Exact wording is required for every entry; transcribe all of them and leave the images out.

Collected data:
┏━━

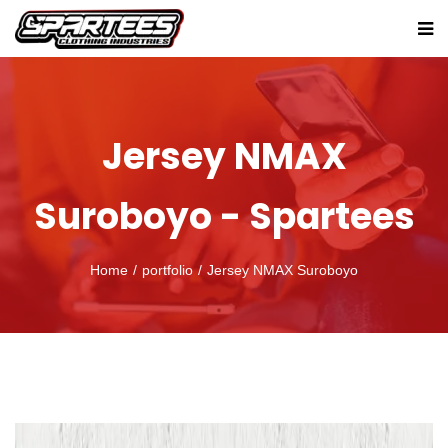
Jersey NMAX
Suroboyo - Spartees
Home
portfolio
Jersey NMAX Suroboyo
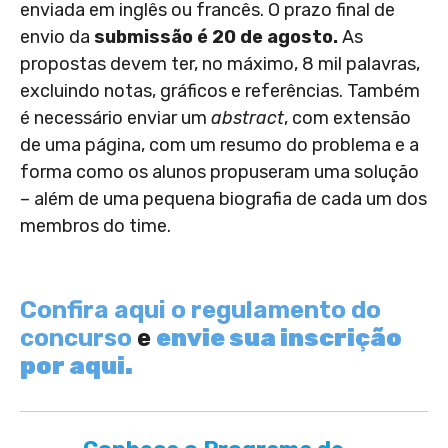
enviada em inglês ou francês. O prazo final de
envio da
submissão é 20 de agosto.
As
propostas devem ter, no máximo, 8 mil palavras,
excluindo notas, gráficos e referências. Também
é necessário enviar um
abstract
, com extensão
de uma página, com um resumo do problema e a
forma como os alunos propuseram uma solução
– além de uma pequena biografia de cada um dos
membros do time.
Confira aqui o regulamento do
concurso
e
envie sua inscrição
por aqui.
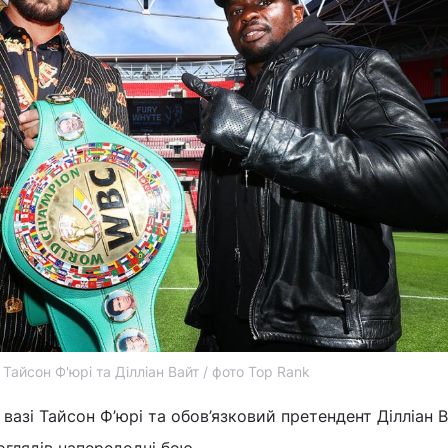
Тайсон Ф'юрі та Ділліан Вайт / фото Top Rank
вазі Тайсон Ф’юрі та обов’язковий претендент Ділліан 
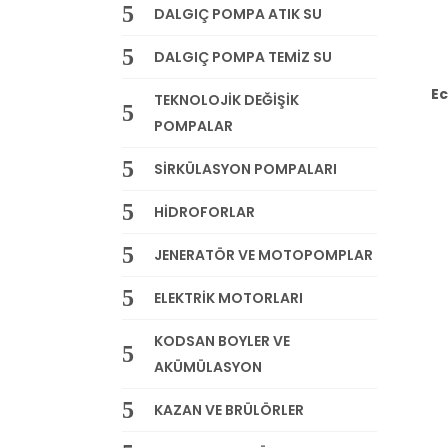
DALGIÇ POMPA ATIK SU
DALGIÇ POMPA TEMİZ SU
Ec
TEKNOLOJİK DEĞİŞİK
POMPALAR
SİRKÜLASYON POMPALARI
HİDROFORLAR
JENERATÖR VE MOTOPOMPLAR
ELEKTRİK MOTORLARI
KODSAN BOYLER VE
AKÜMÜLASYON
KAZAN VE BRÜLÖRLER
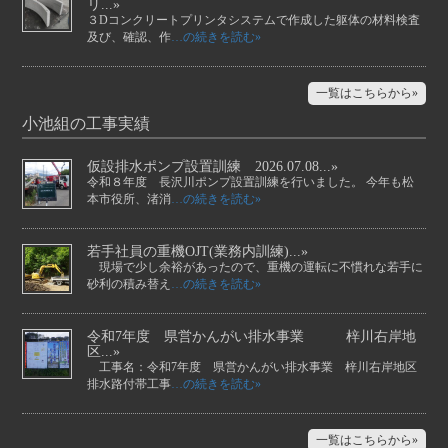
リ...»
３Dコンクリートプリンタシステムで作成した躯体の材料検査
及び、確認、作
…の続きを読む»
一覧はこちらから»
小池組の工事実績
仮設排水ポンプ設置訓練 2026.07.08...»
令和８年度 長沢川ポンプ設置訓練を行いました。 今年も松
本市役所、渚消
…の続きを読む»
若手社員の重機OJT(業務内訓練)...»
現場で少し余裕があったので、重機の運転に不慣れな若手に
砂利の積み替え
…の続きを読む»
令和7年度 県営かんがい排水事業 梓川右岸地
区...»
工事名：令和7年度 県営かんがい排水事業 梓川右岸地区
排水路付帯工事
…の続きを読む»
一覧はこちらから»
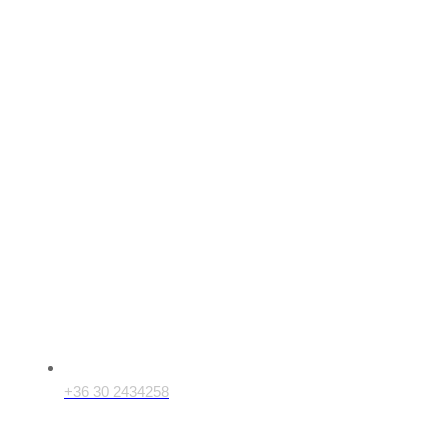
+36 30 2434258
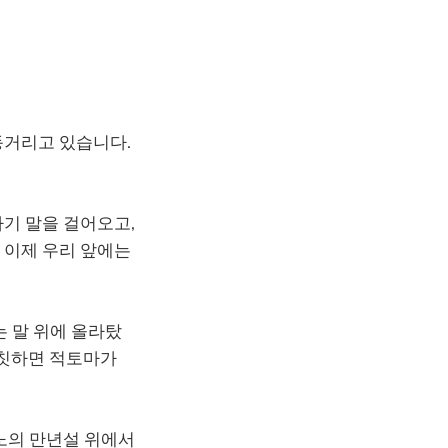
동거리고 있습니다.
기 말을 걸어오고,
 이제 우리 앞에는
는 말 위에 올라탔
 자칫하면 적토마가
라노의 만년설 위에서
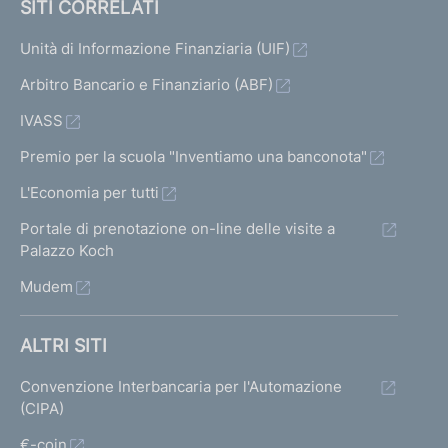
SITI CORRELATI
Unità di Informazione Finanziaria (UIF)
Arbitro Bancario e Finanziario (ABF)
IVASS
Premio per la scuola "Inventiamo una banconota"
L'Economia per tutti
Portale di prenotazione on-line delle visite a
Palazzo Koch
Mudem
ALTRI SITI
Convenzione Interbancaria per l'Automazione
(CIPA)
€-coin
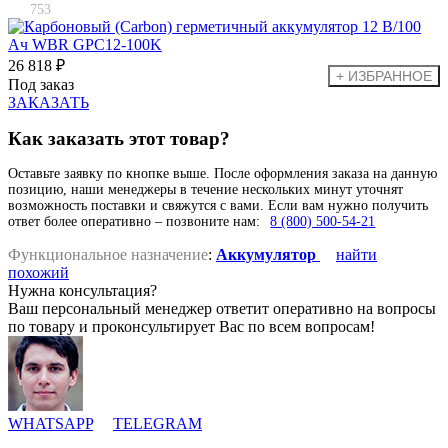
753
26 818 ₽
Под заказ
ЗАКАЗАТЬ
Как заказать этот товар?
Оставьте заявку по кнопке выше. После оформления заказа на данную
позицию, наши менеджеры в течение нескольких минут уточнят
возможность поставки и свяжутся с вами. Если вам нужно получить
ответ более оперативно – позвоните нам:
8 (800) 500-54-21
Функциональное назначение
:
Аккумулятор
найти
похожий
Нужна консультация?
Ваш персональный менеджер ответит оперативно на вопросы
по товару и проконсультирует Вас по всем вопросам!
WHATSAPP
TELEGRAM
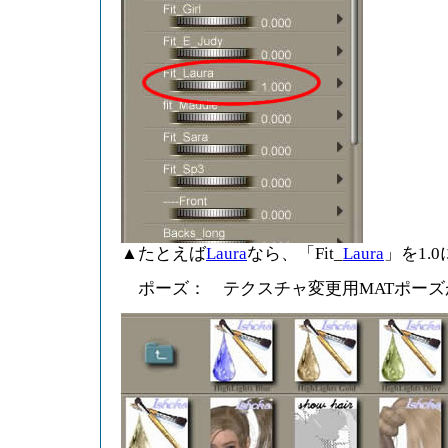
▲たとえば
Laura
なら、「Fit_
Laura
」を1.
ポーズ： テクスチャ変更用MATポーズ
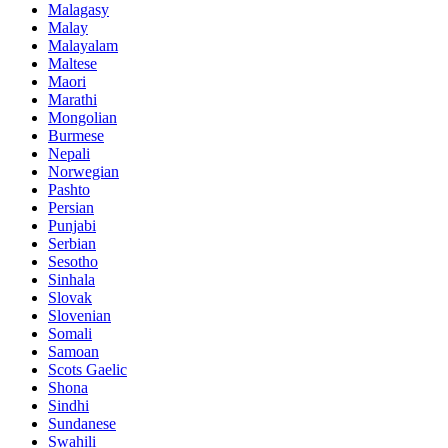
Malagasy
Malay
Malayalam
Maltese
Maori
Marathi
Mongolian
Burmese
Nepali
Norwegian
Pashto
Persian
Punjabi
Serbian
Sesotho
Sinhala
Slovak
Slovenian
Somali
Samoan
Scots Gaelic
Shona
Sindhi
Sundanese
Swahili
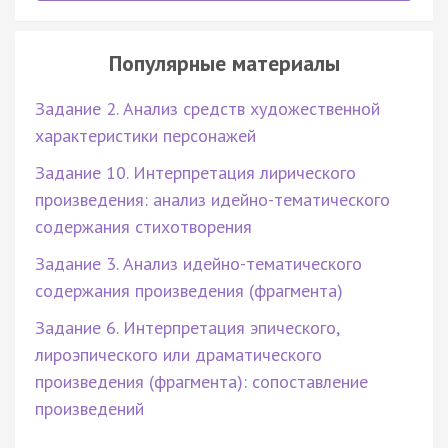
Популярные материалы
Задание 2. Анализ средств художественной
характеристики персонажей
Задание 10. Интерпретация лирического
произведения: анализ идейно-тематического
содержания стихотворения
Задание 3. Анализ идейно-тематического
содержания произведения (фрагмента)
Задание 6. Интерпретация эпического,
лироэпического или драматического
произведения (фрагмента): сопоставление
произведений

┗━━

■ TASK RESULT:
Jersey NMAX
Suroboyo - Spartees
Home
portfolio
Jersey NMAX Suroboyo
enviada em inglês ou francês. O prazo final de
envio da
submissão é 20 de agosto.
As
propostas devem ter, no máximo, 8 mil palavras,
excluindo notas, gráficos e referências. Também
é necessário enviar um
abstract
, com extensão
de uma página, com um resumo do problema e a
forma como os alunos propuseram uma solução
– além de uma pequena biografia de cada um dos
membros do time.
Confira aqui o regulamento do
concurso
e
envie sua inscrição
por aqui.
Тайсон Ф'юрі та Ділліан Вайт / фото Top Rank
вазі Тайсон Ф’юрі та обов’язковий претендент Ділліан 
DALGIÇ POMPA ATIK SU
DALGIÇ POMPA TEMİZ SU
Ec
TEKNOLOJİK DEĞİŞİK
POMPALAR
SİRKÜLASYON POMPALARI
HİDROFORLAR
JENERATÖR VE MOTOPOMPLAR
ELEKTRİK MOTORLARI
KODSAN BOYLER VE
AKÜMÜLASYON
KAZAN VE BRÜLÖRLER
リ...»
３Dコンクリートプリンタシステムで作成した躯体の材料検査
及び、確認、作
…の続きを読む»
一覧はこちらから»
小池組の工事実績
仮設排水ポンプ設置訓練 2026.07.08...»
令和８年度 長沢川ポンプ設置訓練を行いました。 今年も松
本市役所、渚消
…の続きを読む»
若手社員の重機OJT(業務内訓練)...»
現場で少し余裕があったので、重機の運転に不慣れな若手に
砂利の積み替え
…の続きを読む»
令和7年度 県営かんがい排水事業 梓川右岸地
区...»
工事名：令和7年度 県営かんがい排水事業 梓川右岸地区
排水路付帯工事
…の続きを読む»
一覧はこちらから»
+36 30 2434258
동거리고 있습니다.
기 말을 걸어오고,
 이제 우리 앞에는
는 말 위에 올라탔
 자칫하면 적토마가
라노의 만년설 위에서
SITI CORRELATI
Unità di Informazione Finanziaria (UIF)
Arbitro Bancario e Finanziario (ABF)
IVASS
Premio per la scuola "Inventiamo una banconota"
L'Economia per tutti
Portale di prenotazione on-line delle visite a
Palazzo Koch
Mudem
ALTRI SITI
Convenzione Interbancaria per l'Automazione
(CIPA)
€-coin
753
26 818 ₽
Под заказ
ЗАКАЗАТЬ
Как заказать этот товар?
Оставьте заявку по кнопке выше. После оформления заказа на данную
позицию, наши менеджеры в течение нескольких минут уточнят
возможность поставки и свяжутся с вами. Если вам нужно получить
ответ более оперативно – позвоните нам:
8 (800) 500-54-21
Функциональное назначение
:
Аккумулятор
найти
похожий
Нужна консультация?
Ваш персональный менеджер ответит оперативно на вопросы
по товару и проконсультирует Вас по всем вопросам!
WHATSAPP
TELEGRAM
▲たとえば
Laura
なら、「Fit_
Laura
」を1.
ポーズ： テクスチャ変更用MATポーズ
Malagasy
Malay
Malayalam
Maltese
Maori
Marathi
Mongolian
Burmese
Nepali
Norwegian
Pashto
Persian
Punjabi
Serbian
Sesotho
Sinhala
Slovak
Slovenian
Somali
Samoan
Scots Gaelic
Shona
Sindhi
Sundanese
Swahili
Популярные материалы
Задание 2. Анализ средств художественной
характеристики персонажей
Задание 10. Интерпретация лирического
произведения: анализ идейно-тематического
содержания стихотворения
Задание 3. Анализ идейно-тематического
содержания произведения (фрагмента)
Задание 6. Интерпретация эпического,
лироэпического или драматического
произведения (фрагмента): сопоставление
произведений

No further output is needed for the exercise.